Davantage que la tension entre les États-Unis et l’Iran, ces deux actualités touchant deux Français, mondialement connus, ont agité la Toile, cette semaine, provoquant de vifs débats sur la corruption des élites et le trafic d’influence. Les deux affaires ne sont pas liées, mais il y a des liens étranges entre les deux hommes, des enchevêtrements d’intérêts d’affaires, d’États et de relations internationales.

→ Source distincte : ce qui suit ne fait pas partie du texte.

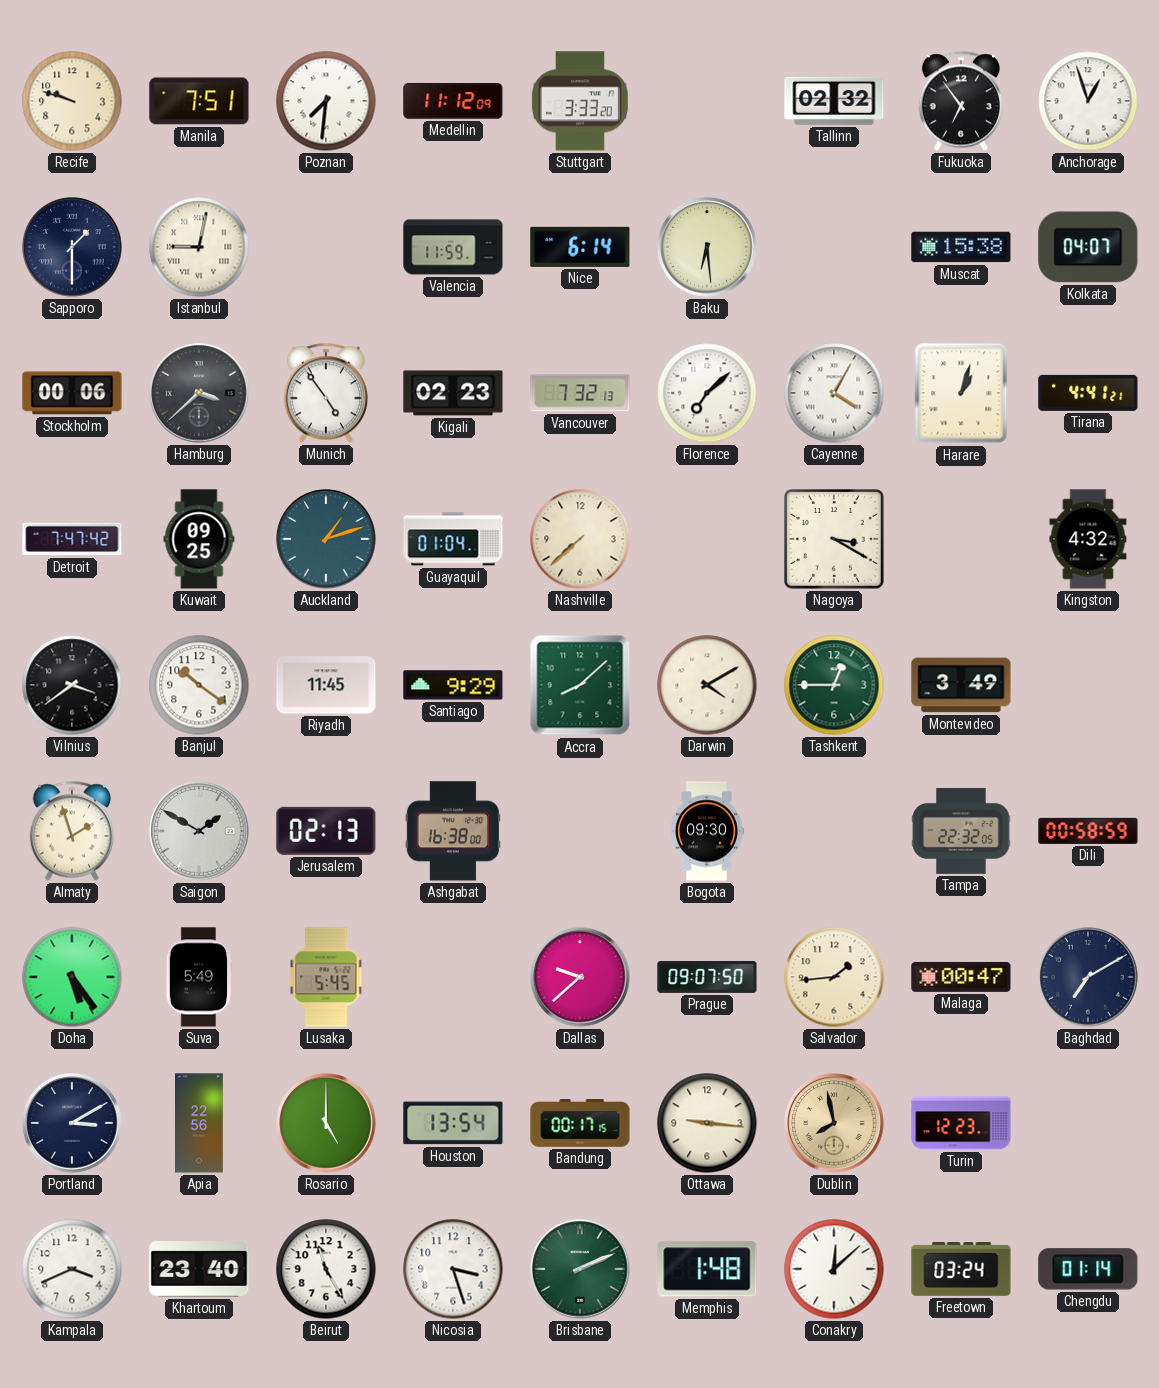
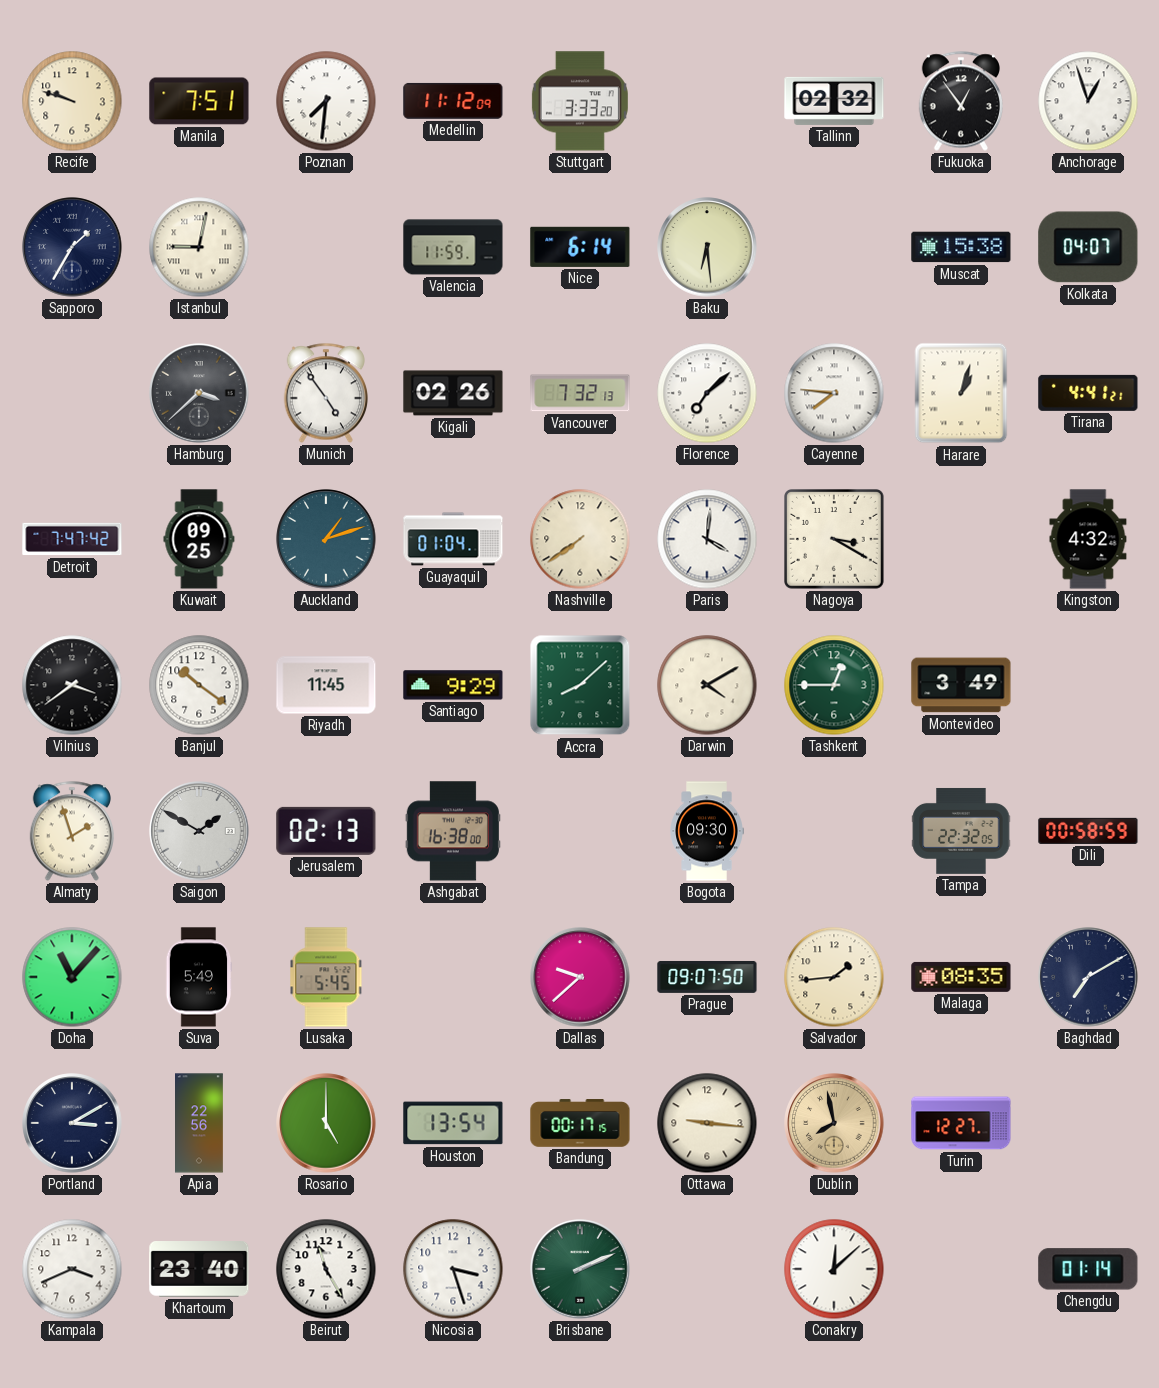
Fukuoka: 6:54 -> 12:54
Sapporo: 1:30 -> 1:35
Stockholm: 00:06 -> none
Kigali: 02:23 -> 02:26
Cayenne: 4:05 -> 7:46
Nashville: 7:38 -> 7:39
Paris: none -> 4:01
Doha: 5:24 -> 11:07
Malaga: 00:47 -> 08:35
Turin: 12:23 -> 12:27
Memphis: 1:48 -> none
Freetown: 03:24 -> none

L’ancien président de l’UEFA, et ex-numéro 10 des Bleus a catégoriquement nié avoir commis tout acte répréhensible à la suite de son arrestation, dans le sillage d’une longue enquête relative à l’attribution du Championnat d’Europe 2016 à la France et au vote qui a permis au Qatar d’obtenir la présentation de la Coupe du monde 2022. Platini a été placé en garde à vue au bureau de la police judiciaire anticorruption de Paris, avant d’être remis en liberté.

Le communiqué de l’équipe de communication de Platini affirme que celui-ci «s’exprime sereinement et avec précision en répondant à toutes les questions et il a fourni des explications utiles». Là où l’affaire se corse c’est que Sophie Dion, ancienne conseillère des sports de…Nicolas Sarkozy (président entre 2007 et 2012), a également été arrêtée alors que l’ancien ancien secrétaire général de l’Élysée, sous Sarkozy, Claude Guéant, a aussi été entendu comme témoin.

Auparavant, les procureurs financiers français, dans le cadre de leur enquête sur l’organisation des Coupes du monde 2018 et 2022 (attribuées respectivement à la Russie et au Qatar), avaient auditionné Sepp Blatter, ancien président de la FIFA. Ils veulent comprendre la décision de Platini de voter pour le Qatar.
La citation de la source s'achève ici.